Le cadre environnemental et social de BII est formalisé dans plusieurs documents : la Policy on Responsible Investing, les ESG Toolkits sectoriels, les ESG KPIs qui structurent le reporting des investissements en portefeuille. Ce cadre s'appuie largement sur les IFC Performance Standards, qu'il reprend comme référence principale, mais il les complète par des exigences spécifiques, notamment sur les droits humains, le climat et la dimension développementale.
Pour un porteur de projet qui envisage un financement BII, comprendre cette articulation évite plusieurs malentendus. BII n'est pas simplement un IFC alternatif. Son mandat est différent, son public d'investissement est différent, ses attentes E&S comportent des accents propres.
Cet article présente le mandat de BII, l'architecture de sa politique E&S, les spécificités par rapport aux standards IFC, les processus d'instruction et de suivi, et les points de vigilance pratiques pour les porteurs de projets.
Le mandat et le positionnement de BII
BII investit dans des projets privés à impact développemental. Ses instruments incluent des prises de participation directe, des prêts, des fonds d'investissement intermédiés, des garanties. Les montants engagés vont de quelques millions à plusieurs dizaines de millions de dollars par opération.
Trois priorités thématiques structurent la stratégie 2022-2026 : le climat, la création d'emplois productifs, l'égalité entre les femmes et les hommes. Ces priorités ne sont pas de simples orientations marketing, elles se traduisent par des critères d'éligibilité et des exigences spécifiques dans les conventions de financement.
Géographiquement, BII concentre ses interventions en Afrique subsaharienne, en Asie du Sud, et dans les Caraïbes. Les secteurs privilégiés incluent l'énergie (avec une forte montée en puissance sur les renouvelables), l'agro-industrie, les infrastructures, les services financiers, les technologies.
Cette identité conditionne le dialogue E&S. Un projet qui s'inscrit dans les priorités thématiques et géographiques trouve naturellement sa place dans le portefeuille BII. Un projet périphérique à ces priorités devra démontrer un impact développemental particulièrement fort pour compenser.
L'architecture de la politique E&S
La Policy on Responsible Investing de BII s'organise autour de trois principes directeurs : le do no harm, la promotion de standards élevés, et la contribution positive au développement durable.
Le principe de do no harm se traduit par l'alignement de tous les investissements sur les IFC Performance Standards (PS1 à PS8) et sur les IFC Environmental, Health and Safety Guidelines.

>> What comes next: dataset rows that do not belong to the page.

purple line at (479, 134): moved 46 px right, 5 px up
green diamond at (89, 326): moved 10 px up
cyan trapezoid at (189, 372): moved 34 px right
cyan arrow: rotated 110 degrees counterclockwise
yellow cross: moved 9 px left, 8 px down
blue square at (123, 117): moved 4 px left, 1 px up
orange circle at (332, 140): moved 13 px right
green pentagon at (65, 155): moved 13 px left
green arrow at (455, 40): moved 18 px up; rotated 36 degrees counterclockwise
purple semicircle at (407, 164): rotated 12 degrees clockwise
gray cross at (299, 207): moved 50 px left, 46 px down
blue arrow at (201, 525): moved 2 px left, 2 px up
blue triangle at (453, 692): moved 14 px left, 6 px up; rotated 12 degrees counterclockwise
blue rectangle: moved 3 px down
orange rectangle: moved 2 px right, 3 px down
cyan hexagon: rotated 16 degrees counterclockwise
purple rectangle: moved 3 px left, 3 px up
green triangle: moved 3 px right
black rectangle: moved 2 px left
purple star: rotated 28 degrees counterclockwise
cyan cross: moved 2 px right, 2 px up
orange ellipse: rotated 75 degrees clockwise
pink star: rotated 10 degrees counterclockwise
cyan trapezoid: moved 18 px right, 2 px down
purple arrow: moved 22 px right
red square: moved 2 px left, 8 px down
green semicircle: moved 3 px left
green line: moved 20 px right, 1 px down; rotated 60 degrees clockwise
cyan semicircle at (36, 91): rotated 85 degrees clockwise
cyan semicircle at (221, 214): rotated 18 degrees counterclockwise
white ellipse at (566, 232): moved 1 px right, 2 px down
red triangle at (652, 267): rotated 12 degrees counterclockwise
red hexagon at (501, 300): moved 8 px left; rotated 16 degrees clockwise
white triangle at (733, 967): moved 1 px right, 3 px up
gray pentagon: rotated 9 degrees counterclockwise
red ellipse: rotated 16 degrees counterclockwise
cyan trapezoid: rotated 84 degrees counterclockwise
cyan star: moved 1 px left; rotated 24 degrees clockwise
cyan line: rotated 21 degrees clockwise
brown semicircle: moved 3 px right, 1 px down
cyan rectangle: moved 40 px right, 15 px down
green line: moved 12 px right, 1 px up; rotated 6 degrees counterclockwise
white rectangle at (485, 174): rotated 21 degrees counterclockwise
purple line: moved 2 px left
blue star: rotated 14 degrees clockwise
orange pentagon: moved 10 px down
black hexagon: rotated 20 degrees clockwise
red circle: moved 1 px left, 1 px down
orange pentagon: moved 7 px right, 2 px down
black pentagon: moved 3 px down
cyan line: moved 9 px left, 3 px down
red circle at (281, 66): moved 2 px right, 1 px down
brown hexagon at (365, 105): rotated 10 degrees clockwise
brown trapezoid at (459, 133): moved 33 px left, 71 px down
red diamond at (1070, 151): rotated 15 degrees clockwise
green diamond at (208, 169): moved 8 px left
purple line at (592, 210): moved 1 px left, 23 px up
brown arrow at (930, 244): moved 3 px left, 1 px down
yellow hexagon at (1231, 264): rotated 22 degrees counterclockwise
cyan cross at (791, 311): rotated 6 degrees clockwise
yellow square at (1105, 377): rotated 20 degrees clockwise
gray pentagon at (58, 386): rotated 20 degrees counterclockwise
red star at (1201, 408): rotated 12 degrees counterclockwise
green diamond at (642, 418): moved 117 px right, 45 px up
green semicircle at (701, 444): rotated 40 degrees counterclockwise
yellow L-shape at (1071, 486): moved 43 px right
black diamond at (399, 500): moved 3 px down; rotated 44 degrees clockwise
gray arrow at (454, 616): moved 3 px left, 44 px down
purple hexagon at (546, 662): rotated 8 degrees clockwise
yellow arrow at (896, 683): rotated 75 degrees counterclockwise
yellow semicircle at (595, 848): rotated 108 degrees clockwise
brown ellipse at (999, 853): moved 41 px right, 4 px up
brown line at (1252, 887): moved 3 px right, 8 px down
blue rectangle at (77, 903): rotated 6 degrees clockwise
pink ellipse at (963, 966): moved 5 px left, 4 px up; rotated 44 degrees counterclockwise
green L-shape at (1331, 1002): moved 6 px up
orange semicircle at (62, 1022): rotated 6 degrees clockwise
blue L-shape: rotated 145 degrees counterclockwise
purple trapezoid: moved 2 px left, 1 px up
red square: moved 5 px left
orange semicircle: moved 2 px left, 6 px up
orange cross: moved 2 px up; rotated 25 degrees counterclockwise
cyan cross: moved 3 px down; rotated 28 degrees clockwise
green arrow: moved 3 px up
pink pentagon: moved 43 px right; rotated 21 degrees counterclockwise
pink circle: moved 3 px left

Ce choix méthodologique donne à BII une base technique commune avec l'IFC, la Banque Mondiale, les banques signataires des Principes d'Équateur, ce qui facilite les co-financements.
Le principe de promotion de standards élevés va au-delà de la simple conformité. BII attend des entreprises dans lesquelles elle investit qu'elles adoptent des pratiques progressivement alignées avec les meilleurs standards internationaux sur les sujets qui comptent dans leur secteur : efficacité énergétique, émissions, conditions de travail, diversité et inclusion.
Le principe de contribution positive structure l'évaluation développementale. Chaque investissement est apprécié au regard de sa contribution aux priorités thématiques de BII, mesurée via des indicateurs de création d'emplois, de réduction des émissions, d'inclusion des femmes.
Les exigences spécifiques par rapport aux PS IFC
Tout en s'appuyant sur les PS, BII complète le cadre par plusieurs exigences distinctives.
Les droits humains. La Policy on Responsible Investing fait explicitement référence aux Principes directeurs des Nations Unies sur les entreprises et les droits de l'homme (UNGP). Les investissements de BII doivent conduire une diligence raisonnable sur les risques d'atteinte aux droits humains, formaliser une politique droits humains, et mettre en place des mécanismes de remédiation. Cette exigence est présente dans les PS mais elle est plus explicitée dans le cadre BII.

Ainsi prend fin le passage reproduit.